For Malta, Paul is not just a visiting saint. His shipwreck functions as an “origin moment” — the point at which Malta’s Christian story begins, and from which later traditions (St Paul’s Grotto, Publius, early church memory) draw their authority.

2) A national narrative built on kindness, not conquest

Acts does something rare: it introduces Malta through extraordinary kindness — before any miracle, doctrine, or power display. That becomes a cultural mirror. Maltese identity often frames itself around hospitality, resilience, and community response in crisis.

3) Malta as a crossroads, not a periphery

The episode places Malta inside the main arteries of Roman history and Mediterranean travel. Malta stops being “a small island on the edge” and becomes a strategic crossroads between continents, empires, and ideas — a theme that repeats through the Knights, the British era, and modern Malta.

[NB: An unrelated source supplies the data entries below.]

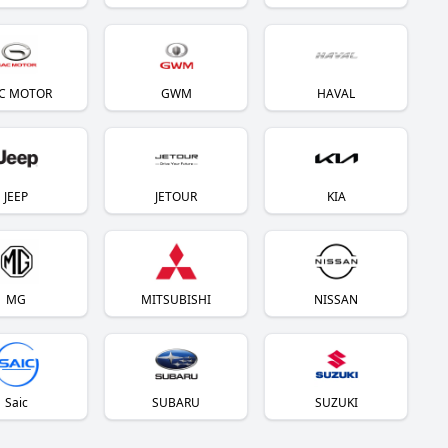
C MOTOR
GWM
HAVAL
JEEP
JETOUR
KIA
MG
MITSUBISHI
NISSAN
Saic
SUBARU
SUZUKI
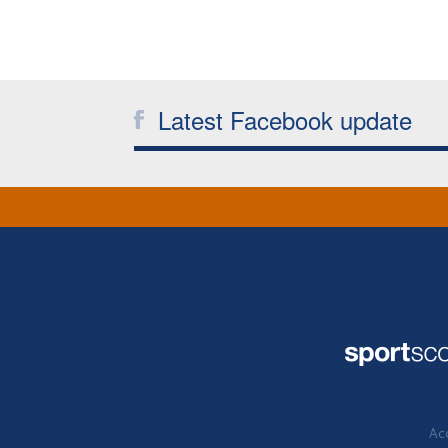
Latest Facebook update
Acc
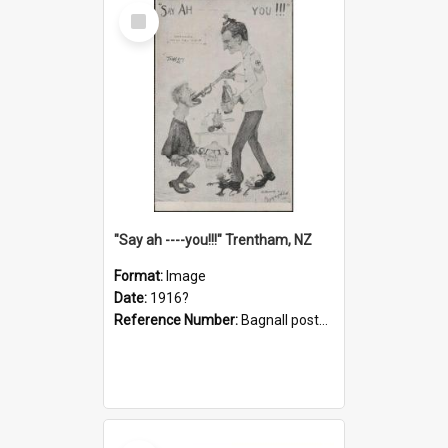
Select
Item
"Say ah ----you!!!" Trentham, NZ
Format:
Image
Date:
1916?
Reference Number:
Bagnall postcard collection
Select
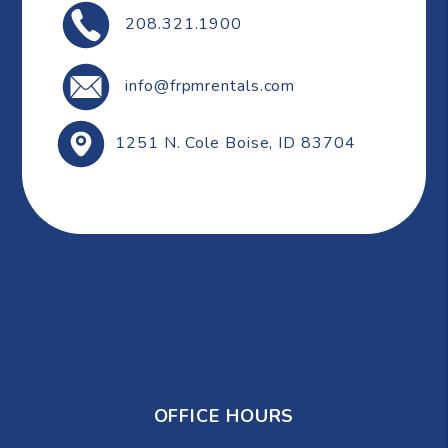
208.321.1900
info@frpmrentals.com
1251 N. Cole
Boise
,
ID
83704
OFFICE HOURS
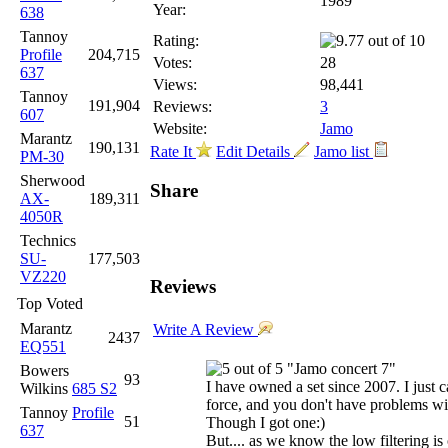
1989
Year:
638
Tannoy
Rating:
Profile
204,715
Votes:
28
637
Views:
98,441
Tannoy
191,904
Reviews:
3
607
Website:
Jamo
Marantz
190,131
Rate It
Edit Details
Jamo list
PM-30
Sherwood
Share
AX-
189,311
4050R
Technics
SU-
177,503
VZ220
Reviews
Top Voted
Marantz
Write A Review
2437
EQ551
"Jamo concert 7"
Bowers
93
I have owned a set since 2007. I just 
Wilkins
685 S2
force, and you don't have problems wit
Tannoy
Profile
51
Though I got one:)
637
But.... as we know the low filtering i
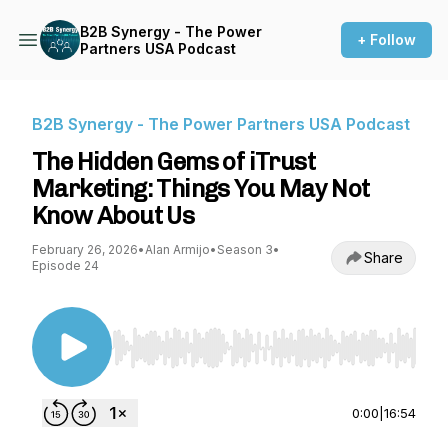
B2B Synergy - The Power
+ Follow
Partners USA Podcast
B2B Synergy - The Power Partners USA Podcast
The Hidden Gems of iTrust
Marketing: Things You May Not
Know About Us
February 26, 2026
•
Alan Armijo
•
Season 3
•
Share
Episode 24
Use Left/Right to seek, Home/End to jump to st
0:00
|
16:54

4) Soft power that outlives empires

Empires rise and fall; stories that encode meaning can last longer. The shipwreck narrative has survived Rome, Byzantium, Arab rule, Normans, Knights, French, British — because it is a story of transformation under pressure: storm → survival → kindness → healing → continuity.

5) The practical legacy: places, rituals, and a calendar

St Paul is not only theology; he is geography and ritual:

  • St Paul’s Bay, St Paul’s Islands
  • Rabat grotto tradition
  • Valletta feast on 10 February
  • Churches, statues, relic veneration

This is why it remains living heritage rather than a museum story.

A Living Feast: 10 February

Every year on 10 February, Malta commemorates St Paul’s Shipwreck.

In Valletta, the feast centres on the Collegiate Church of St Paul’s Shipwreck, completed in 1582 to designs attributed to Girolamo Cassar.

There is solemnity and spectacle in equal measure:

  • Devotees venerate a relic traditionally identified as part of the saint’s right wrist.
    • A magnificent 1659 wooden statue, carved by Melchiorre Cafà, is carried through Republic Street.
    • Cannons fire from the Saluting Battery in Valletta.
    • Confetti fills the air.
    • And yes — pastizzi and Kinnie the beloved Maltese pastry and bittersweet soft drink complete the celebration.

Every 10 February, Malta marks St Paul Shipwreck as a public holiday. This says something beautiful about contemporary Malta: it still honours the past, not as distant history, but as living meaning. On an island whose human story stretches back around 7,500 years (and newer research pushing human presence back to around 8,500 years ago), remembrance becomes almost a spiritual practice — an acknowledgement that storms can carry purpose — and that kindness in the cold rain can echo across millennia.